Several of Isaiah Crowell’s teammates say the running back who will step on the field when Georgia’s spring practices begin on March 20 isn’t the same one who lived through a turbulent freshman season.
“I’ve seen him mature from the day he got here and we had to drag him to workouts to now, where he’s the leader of his group during workouts,” junior tight end Arthur Lynch said Thursday. “He’s a kid that I think will make a lot of noise this year if he keeps doing what he’s doing. I’m extremely proud of the way he’s handled the pressure postseason and now this preseason moving up to spring and eventually the fall.”
Crowell was in the spotlight before he arrived from Columbus in June.
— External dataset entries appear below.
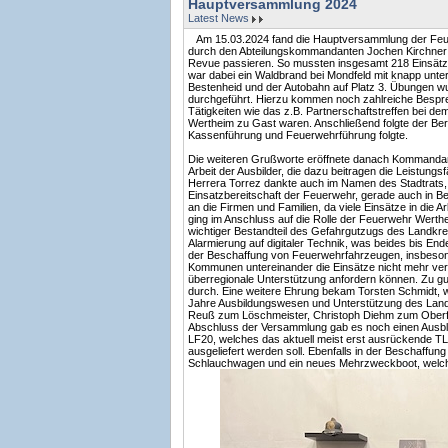
Hauptversammlung 2024
Latest News
Am 15.03.2024 fand die Hauptversammlung der Feue
durch den Abteilungskommandanten Jochen Kirchner l
Revue passieren. So mussten insgesamt 218 Einsätze
war dabei ein Waldbrand bei Mondfeld mit knapp unter
Bestenheid und der Autobahn auf Platz 3. Übungen w
durchgeführt. Hierzu kommen noch zahlreiche Bespr
Tätigkeiten wie das z.B. Partnerschaftstreffen bei 
Wertheim zu Gast waren. Anschließend folgte der Ber
Kassenführung und Feuerwehrführung folgte.
Die weiteren Grußworte eröffnete danach Kommandant T
Arbeit der Ausbilder, die dazu beitragen die Leistun
Herrera Torrez dankte auch im Namen des Stadtrats, 
Einsatzbereitschaft der Feuerwehr, gerade auch in Be
an die Firmen und Familien, da viele Einsätze in die 
ging im Anschluss auf die Rolle der Feuerwehr Werthe
wichtiger Bestandteil des Gefahrgutzugs des Landkre
Alarmierung auf digitaler Technik, was beides bis Ende
der Beschaffung von Feuerwehrfahrzeugen, insbesond
Kommunen untereinander die Einsätze nicht mehr verre
überregionale Unterstützung anfordern können. Zu gu
durch. Eine weitere Ehrung bekam Torsten Schmidt, 
Jahre Ausbildungswesen und Unterstützung des Landk
Reuß zum Löschmeister, Christoph Diehm zum Obe
Abschluss der Versammlung gab es noch einen Ausblic
LF20, welches das aktuell meist erst ausrückende T
ausgeliefert werden soll. Ebenfalls in der Beschaffung
Schlauchwagen und ein neues Mehrzweckboot, welche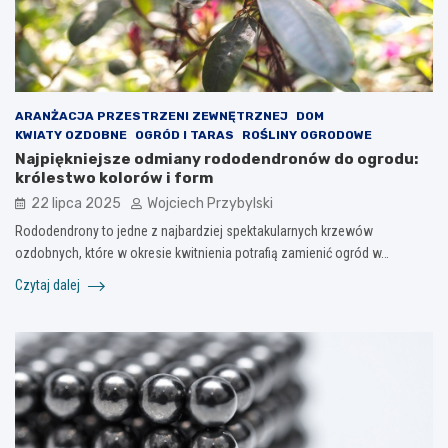
ARANŻACJA PRZESTRZENI ZEWNĘTRZNEJ
DOM
KWIATY OZDOBNE
OGRÓD I TARAS
ROŚLINY OGRODOWE
Najpiękniejsze odmiany rododendronów do ogrodu:
królestwo kolorów i form
22 lipca 2025
Wojciech Przybylski
Rododendrony to jedne z najbardziej spektakularnych krzewów
ozdobnych, które w okresie kwitnienia potrafią zamienić ogród w…
Czytaj dalej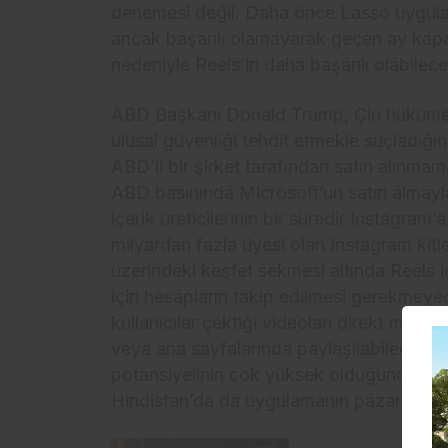
denemesi değil. Daha önce Lasso uygulam
ancak başarılı olamayarak geçen ay kapat
nedeniyle Reels’in daha başarılı olabileceği
ABD Başkanı Donald Trump, Çin hükümetin
ulusal güvenliği tehdit etmekle suçladığın
ABD’li bir şirket tarafından satın alınmam
ABD basınında Microsoft’un satın almayla 
içerik üreticilerinin bir süredir Instagram
milyardan fazla üyesi olan Instagram kit
üzerindeki keşfet sekmesi altında Reels i
için hesapların takip edilmesi gerekmeyece
kullanıcılar çektiği videoları direkt mesa
veya ana sayfalarında paylaşılabilecek. 
potansiyelinin çok yüksek olduğuna inandı
Hindistan’da da uygulamanın pazarda yerin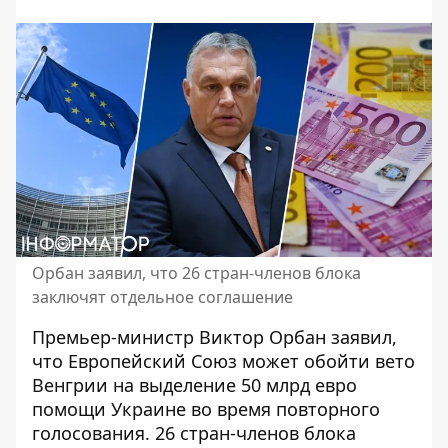
Орбан заявил, что 26 стран-членов блока
заключят отдельное соглашение
Премьер-министр Виктор Орбан заявил,
что Европейский Союз может обойти вето
Венгрии на выделение
50 млрд евро
помощи
Украине во время повторного
голосования. 26 стран-членов блока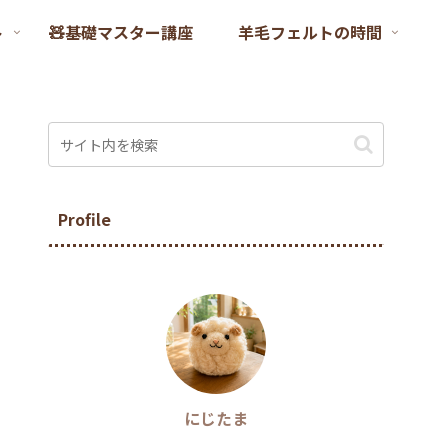
ト
🧸基礎マスター講座
羊毛フェルトの時間
Profile
にじたま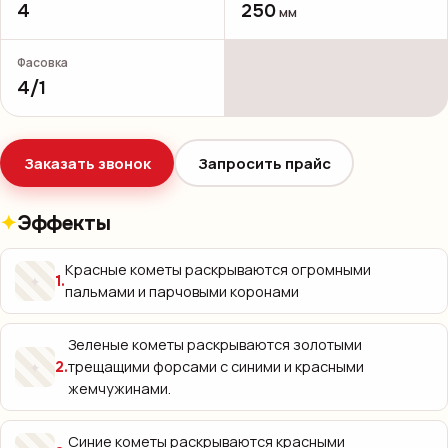
4
250
мм
Фасовка
4/1
Заказать звонок
Запросить прайс
Эффекты
Красные кометы раскрываются огромными
✦
1
.
пальмами и парчовыми коронами
Зеленые кометы раскрываются золотыми
трещащими форсами с синими и красными
✦
2
.
жемчужинами.
Синие кометы раскрываются красными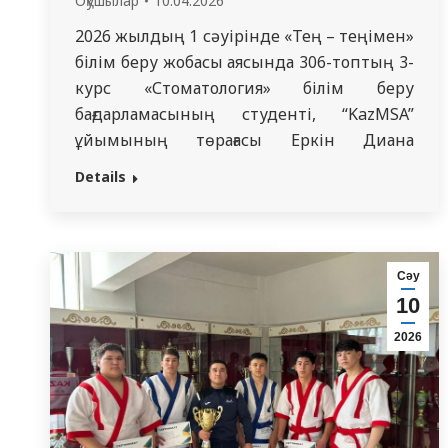
Оқушылар
10.04.2026
2026 жылдың 1 сәуірінде «Тең – теңімен»
білім беру жобасы аясында 306-топтың 3-
курс «Стоматология» білім беру
бағдарламасының студенті, “KazMSA”
ұйымының төрағасы Еркін Диана
Дулатқызы ҚР ҰҒА академигі Т.Қ.Раисов
Details
атындағы молекулалық биология және
медициналық генетика кафедрасының
оқытушысы Оралханова Сауле
Манарбекқызының жетекшілігімен 1302
Сәу
«Стоматология» ОБ тобының
10
студенттеріне және 208-топтың 2-курс
2026
«Стоматология» білім беру
бағдарламасының студенттері Сеитова
Аделия,…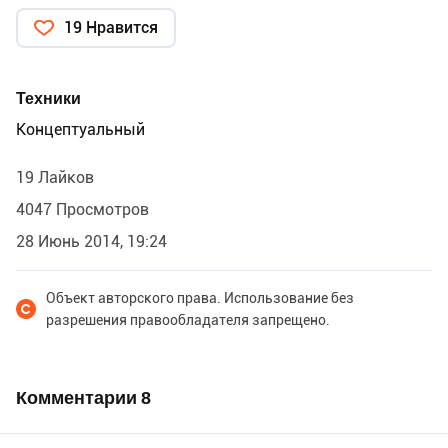
19 Нравится
Техники
Концептуальный
19 Лайков
4047 Просмотров
28 Июнь 2014, 19:24
Объект авторского права. Использование без
разрешения правообладателя запрещено.
Комментарии
8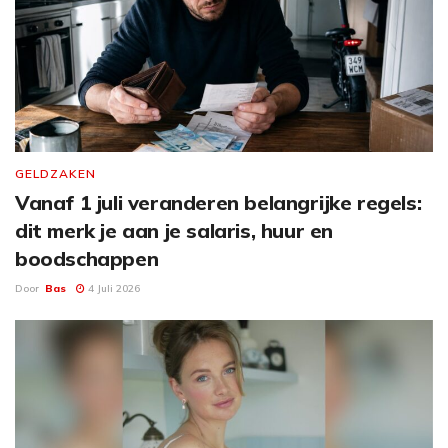
GELDZAKEN
Vanaf 1 juli veranderen belangrijke regels:
dit merk je aan je salaris, huur en
boodschappen
Door
Bas
4 Juli 2026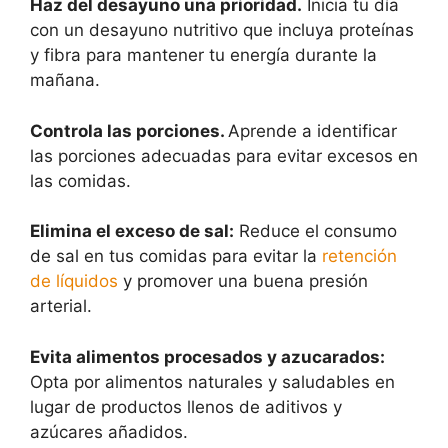
Haz del desayuno una prioridad.
Inicia tu día
con un desayuno nutritivo que incluya proteínas
y fibra para mantener tu energía durante la
mañana.
Controla las porciones.
Aprende a identificar
las porciones adecuadas para evitar excesos en
las comidas.
Elimina el exceso de sal:
Reduce el consumo
de sal en tus comidas para evitar la
retención
de líquidos
y promover una buena presión
arterial.
Evita alimentos procesados y azucarados:
Opta por alimentos naturales y saludables en
lugar de productos llenos de aditivos y
azúcares añadidos.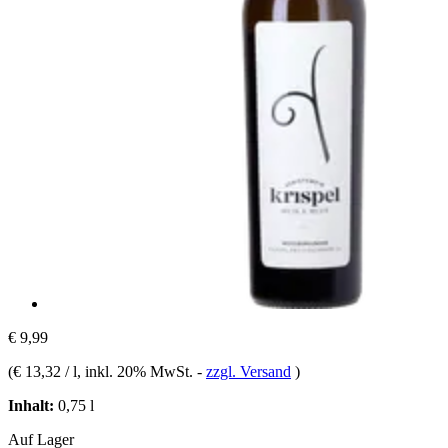
€ 9,99
(
€ 13,32 / l
, inkl. 20% MwSt.
-
zzgl. Versand
)
Inhalt:
0,75 l
Auf Lager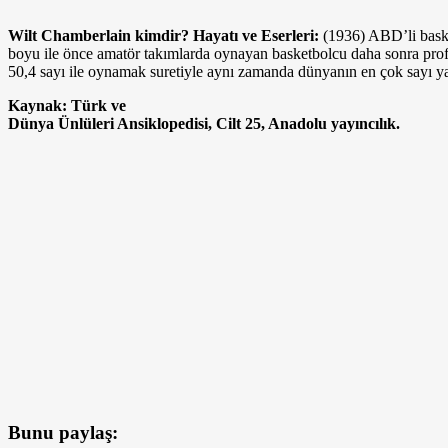
Wilt Chamberlain kimdir? Hayatı ve Eserleri:
(1936) ABD’li baske
boyu ile önce amatör takımlarda oynayan basketbolcu daha sonra profes
50,4 sayı ile oynamak suretiyle aynı zamanda dünyanın en çok sayı ya
Kaynak: Türk ve
Dünya Ünlüleri Ansiklopedisi, Cilt 25, Anadolu yayıncılık.
Bunu paylaş: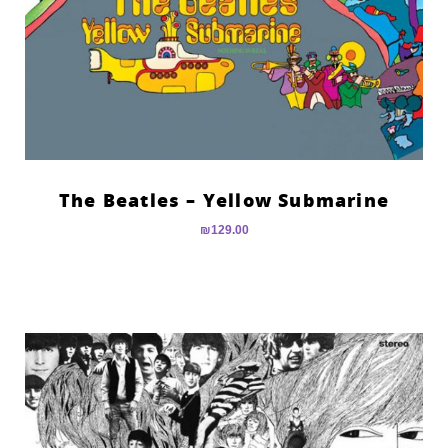
The Beatles – Yellow Submarine
₪
129.00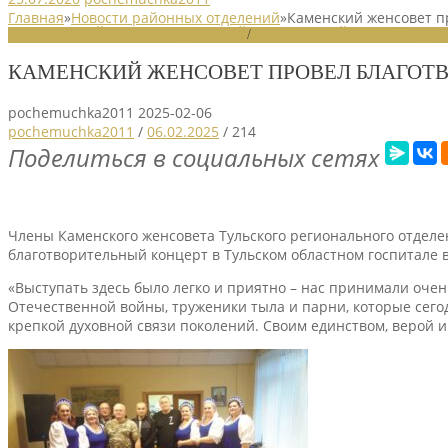
Главная
»
Новости районных отделений
»
Каменский женсовет п
НОВОСТИ РАЙОННЫХ ОТДЕЛЕНИЙ
/
НОВОСТИ РАЙОННЫХ ОТДЕЛ
КАМЕНСКИЙ ЖЕНСОВЕТ ПРОВЕЛ БЛАГОТ
pochemuchka2011
2025-02-06
pochemuchka2011
/
06.02.2025
/
214
Поделиться в социальных сетях
Члены Каменского женсовета Тульского регионального отделе
благотворительный концерт в Тульском областном госпитале в
«Выступать здесь было легко и приятно – нас принимали оче
Отечественной войны, труженики тыла и парни, которые сего
крепкой духовной связи поколений. Своим единством, верой и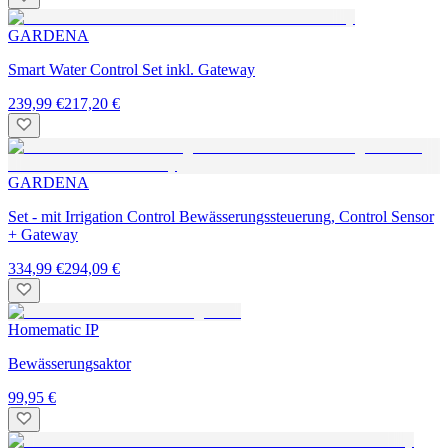
GARDENA
Smart Water Control Set inkl. Gateway
239,99 €
217,20 €
GARDENA
Set - mit Irrigation Control Bewässerungssteuerung, Control Sensor
+ Gateway
334,99 €
294,09 €
Homematic IP
Bewässerungsaktor
99,95 €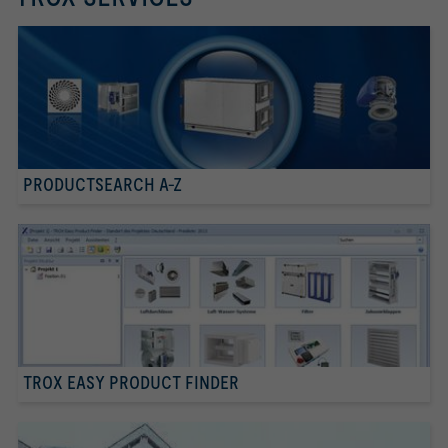
PRODUCTSEARCH A-Z
TROX EASY PRODUCT FINDER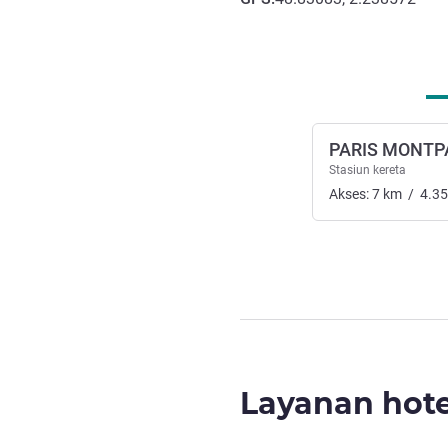
Akses dan Transportasi
PARIS MONTP
Stasiun kereta
Akses:
7
km
/
4.35
Layanan hote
The heralded recruit was looked at as the player who would pump new life into a floundering running game on a team coming off a losing season.
He rushed for 850 yards and five touchdowns, but had off-field issues (he was suspended for one game and for a quarter of another), and many fans wanted him to stay on the field and fight through nagging injuries.
Lynch spent several minutes Thursday defending Crowell, who was booed by some Georgia fans in the SEC championship loss to LSU when he left the game with an ankle injury.
That, Lynch said, was “disrespectful.” He said Crowell has been “wrongly scrutinized” in his rookie season during which he was named the Associated Press SEC Freshman of the Year.
“Had Isaiah been a junior or senior, maybe he should grind through it,” Lynch said. “I thought he grinded through it enough. He sat out one game and he tried to play in that SEC championship game when we needed him. … I don’t think anybody understood the pain he was going through.”
Crowell turned 19 on Jan. 8, six days after the Bulldogs’ season ended.
“You ask these high expectations out of a kid who’s 18 years old; it’s such a different game than high school,” said Lynch, who has grown closer to Crowell as his “big brother” through the team’s “Brother’s Keepers” program in which an upperclassmen is assigned to a younger teammate. “Let’s face it; he had instant success and people were so demanding of him to be the savior, this idea of, ’Oh, the next Herschel (Walker).’ That’s just unfairly suited to him.”
Crowell wasn’t the next Herschel, but he will be the second-leading returning rusher in the SEC this season after Vanderbilt’s Zac Stacy.
“I feel for him,” quarterback Aaron Murray said. “I think he definitely learned from it. I think he still had a great year. He still had over 800 yards, which is still pretty impressive for a freshman. I’m excited to see what he can do this season.”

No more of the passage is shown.